*** EXERCISE INPUT ***

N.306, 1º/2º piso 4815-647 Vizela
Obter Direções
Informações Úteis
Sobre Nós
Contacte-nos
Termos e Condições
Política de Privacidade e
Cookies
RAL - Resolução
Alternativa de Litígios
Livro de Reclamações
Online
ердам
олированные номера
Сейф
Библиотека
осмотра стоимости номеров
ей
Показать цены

*** End of EXERCISE INPUT ***
*** EXERCISE INPUT ***

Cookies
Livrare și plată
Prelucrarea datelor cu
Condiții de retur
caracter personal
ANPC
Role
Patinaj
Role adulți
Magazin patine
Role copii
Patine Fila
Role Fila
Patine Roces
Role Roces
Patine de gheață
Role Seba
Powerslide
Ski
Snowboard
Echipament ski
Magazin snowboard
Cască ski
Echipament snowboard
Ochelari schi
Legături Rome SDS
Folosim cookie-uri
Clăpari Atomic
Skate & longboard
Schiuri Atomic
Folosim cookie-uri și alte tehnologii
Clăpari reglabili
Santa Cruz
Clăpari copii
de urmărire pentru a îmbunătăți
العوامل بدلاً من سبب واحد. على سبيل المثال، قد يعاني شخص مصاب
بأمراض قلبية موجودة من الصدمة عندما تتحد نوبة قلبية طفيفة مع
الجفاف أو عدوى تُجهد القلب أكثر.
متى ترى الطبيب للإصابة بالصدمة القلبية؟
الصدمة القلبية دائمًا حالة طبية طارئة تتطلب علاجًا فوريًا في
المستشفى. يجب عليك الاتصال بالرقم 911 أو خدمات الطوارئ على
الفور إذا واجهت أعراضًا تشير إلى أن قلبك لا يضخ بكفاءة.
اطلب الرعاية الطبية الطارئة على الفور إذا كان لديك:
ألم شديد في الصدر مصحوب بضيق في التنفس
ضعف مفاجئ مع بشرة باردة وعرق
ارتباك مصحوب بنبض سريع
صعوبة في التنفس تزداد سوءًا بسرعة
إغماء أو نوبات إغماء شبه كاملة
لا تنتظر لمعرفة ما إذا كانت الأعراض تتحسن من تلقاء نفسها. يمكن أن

*** End of EXERCISE INPUT ***

In the entries above, one line contains "اطلب الرعاية الطبية" and another contains "لا تنتظر لمعرفة". Reproduce exactly those two lines and the lines between them, nothing else.

اطلب الرعاية الطبية الطارئة على الفور إذا كان لديك:
ألم شديد في الصدر مصحوب بضيق في التنفس
ضعف مفاجئ مع بشرة باردة وعرق
ارتباك مصحوب بنبض سريع
صعوبة في التنفس تزداد سوءًا بسرعة
إغماء أو نوبات إغماء شبه كاملة
لا تنتظر لمعرفة ما إذا كانت الأعراض تتحسن من تلقاء نفسها. يمكن أن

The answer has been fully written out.